# Mic is very quiet.



## TrooPeRZz (Feb 25, 2011)

For some reason my headset is very quiet. In the past few days, nobody could hardly hear me as well as I can't hear myself.

I check on the "Sound" option, when onto my microphone properties and put the volume of my mic to 100%, but very little sound. The only strange bit I am confused about, is that when I tap my mic with my hands, the volume meter goes up to the max, but when I speak it only vaguely gains up to one bar.

Any help?

My mic is a basic C-Media USB headset.


----------



## WereBo (Apr 5, 2008)

Hi TrooPeRZz :wave:

Is the mic on a little plastic arm that drops down in front of your mouth, or embedded in the headset itself?

If on a moveable arm, try gently bending it so it's closer to your mouth (There might well be a 'bendy' bit for just such adjustments), otherwise it'll likely be a matter of moving the headset around to get the best position, embedded mics often rely on bone-conductance to pick up the voice.


----------



## TrooPeRZz (Feb 25, 2011)

Yes, the mic is on a plastic arm. I have tried moving the arm around but no luck. It can hardly pick up my voice, but if I tap the mic, the sound meter goes up :/


----------



## WereBo (Apr 5, 2008)

Could you post the exact make/model of the headset and whether it's connected via the PC's mic-socket or USB?


----------



## TrooPeRZz (Feb 25, 2011)

All I can find out of the model is that it's a C-Media USB Headphone Set.
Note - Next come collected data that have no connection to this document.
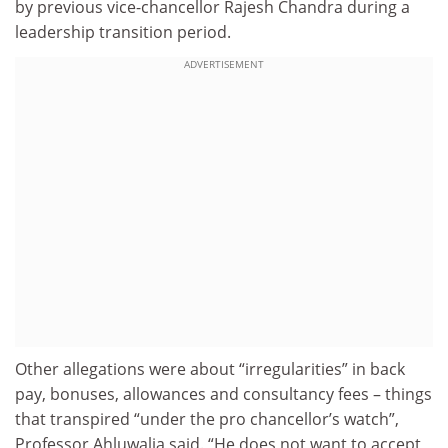
by previous vice-chancellor Rajesh Chandra during a
leadership transition period.
ADVERTISEMENT
Other allegations were about “irregularities” in back
pay, bonuses, allowances and consultancy fees – things
that transpired “under the pro chancellor’s watch”,
Professor Ahluwalia said. “He does not want to accept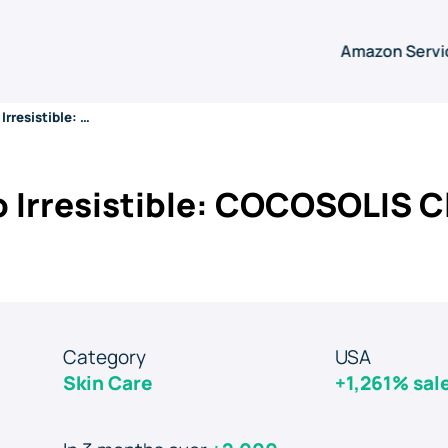
Amazon Servi
From Invisible to Irresistible: COCOSOLIS Climb to #1 on Amazon
to Irresistible: COCOSOLIS C
Category
USA
Skin Care
+1,261% sal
And it is plugged in the USB Socket.


----------



## WereBo (Apr 5, 2008)

Try the following:

1 - Double click the speaker icon on the lower right corner of your desktop (the “tray”)
2 - Click “Options” and select “Properties”
3 - In the Mixer Device, select “C-Media USB Headphone Set”
4 - In the “Adjust volume for” section, select “Recording”
5 - Check the box next to “Microphone”
6 - Click OK
7 - A single level control will appear. This is the input level control for the USB microphone. Adjust as needed for your recording situation, following the instructions provided with your audio recording software.
8 - For advanced controls, click “Options” and select “Advanced”
9 - Below the level control, you will see a button labeled “Advanced”. Click it.
10 - Additional options may appear here, depending on your operating system. If “AGC” appears, you can select this and the software will automatically select the input level for you. If “Mic Boost” appears, you can select this and the signal from the microphone will be boosted.


----------



## TrooPeRZz (Feb 25, 2011)

Sorry I forgot to mention that I am in Window 7, so The first instruction didn't work.


----------



## WereBo (Apr 5, 2008)

OK, right-click the speaker icon and select 'Recording Devices', the select the 'Microphone' entry and click 'Properties'. Along the top of the dialogue-box, select the 'Custom' tab and the '20DB Boost' should be there - Tick if unticked then OK.

The next tab along marked 'Levels' should have the mic volume slider, adjust that to approx mid to 3/4 and OK back to desktop.


----------



## TrooPeRZz (Feb 25, 2011)

When I went to the custom area, the 20db boost wasn't there.

Also, the volume meter was the first thing I did, once this error popped up. It's at 100%.


----------



## WereBo (Apr 5, 2008)

Does the headset appear in the 'Device Manager'? 

Try re-installing the driver - You can get the latest from '*C-Media*' but you'll need to find the specific model-number on the headset


----------



## TrooPeRZz (Feb 25, 2011)

Yes, the device manager has picked up my USB headset. But I don't what my headset specific model is..


----------



## WereBo (Apr 5, 2008)

Did you get a driver-CD with the headset? If so, can you install from that.


----------